In a year that has delivered so many pixie-dust moments, this one was crushing. But it didn’t affect their performance one day later. Not. One. Bit.
There’s a resolve about this Mariners squad that you don’t see all that often. Just about every metric suggests that they should have tailed off weeks, if not months ago, but they aren’t budging. Wednesday’s 8-5, come-from-behind victory over the Astros gave them a 4-2 record on this road trip and keeps them lingering in the wild-card chase just three games behind Boston.
They also avoided another sweep, something that hasn’t happened since May 23 when they lost three straight to the Padres.
“The will to win that this team has is so unique, and I’ve been on a lot of teams, coached a lot, played on a lot, don’t know that I’ve ever been on a team that is so driven to win,” Servais said. “I don’t know how we do it sometimes, but we find a way.”

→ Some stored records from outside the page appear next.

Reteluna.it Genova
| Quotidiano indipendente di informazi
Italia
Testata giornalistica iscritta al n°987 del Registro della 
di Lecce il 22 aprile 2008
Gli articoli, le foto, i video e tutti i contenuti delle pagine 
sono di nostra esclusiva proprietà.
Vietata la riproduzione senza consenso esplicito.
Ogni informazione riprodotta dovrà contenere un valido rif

Here’s how it went Wednesday. After scoring two runs in the first inning, the M’s fell behind 4-2 in the fifth. Two innings later, rookie Jarred Kelenic doubled home Ty France and Abraham Toro to tie the score at 4-4. Two innings after that, Mariners first baseman Jose Marmolejos singled in Kelenic and Dylan Moore to break the tie, then J.P. Crawford socked a two-run home run that scored Marmolejos, then Paul Sewald closed out the ninth to seal the Mariners’ win.

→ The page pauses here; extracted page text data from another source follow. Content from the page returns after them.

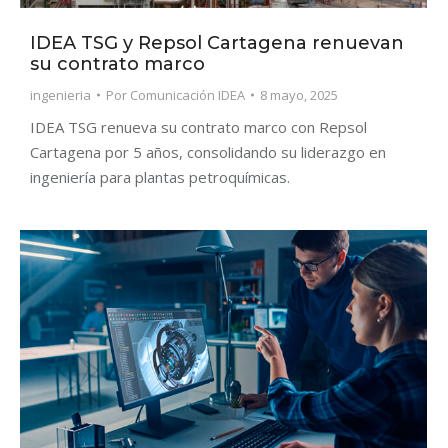
IDEA TSG y Repsol Cartagena renuevan
su contrato marco
ingenieria
Por
Comunicación IDEA
8 mayo, 2025
IDEA TSG renueva su contrato marco con Repsol
Cartagena por 5 años, consolidando su liderazgo en
ingeniería para plantas petroquímicas.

Three days earlier, Servais essentially said that if you can’t enjoy the way the Mariners (76-64) are playing there must be something wrong with you. This was after he countered the common “run differential” refrain (the Mariners have allowed 53 more runs than they’ve scored) by saying they have a “fun differential” of +90 (this has made it onto baseballreference.com).
But can you really argue with that? The M’s have been MLB’s most stubborn team — regularly defying projections and computer formulas and general punditry. We’re more than a week into September and every series matters. Every game matters. Who saw this coming?
Assuming the Mariners take at least two out of three in their upcoming home series with the Diamondbacks — who are tied with Baltimore for the worst record in baseball — the following three games vs. Boston will be the biggest series Seattle has seen in years. Usually a series with the Red Sox means T-Mobile Park is overrun with Beantown fans, but given the stakes, Mariners die-hards may very well drown out the Sox faithful.
The Seahawks open their season in four days, and rest assured this city is psyched about it. But is it that far-fetched to think that, if the Mariners momentarily take the lead in the wild-card race, this will be a baseball town through the end of September … or longer?
Don’t tell fangraphs or ESPN I asked that question. They’re still giving the Mariners a mere 6.5 percent chance of making the postseason. They look at a team like the Blue Jays, which is just a half-game ahead of the M’s, and give them a 36.3 percent chance. But folks around here know better. They’ve been watching this team fight all year and, truth be told, it’s been pretty convincing.
Toward the end of Servais’ postgame news conference Wednesday, a reporter asked whether he was glad that he wouldn’t have to see the Astros any more this season. Responded Servais, “You never know what’s going to happen in 2021.”
Hey, like Ted Lasso, the man believes.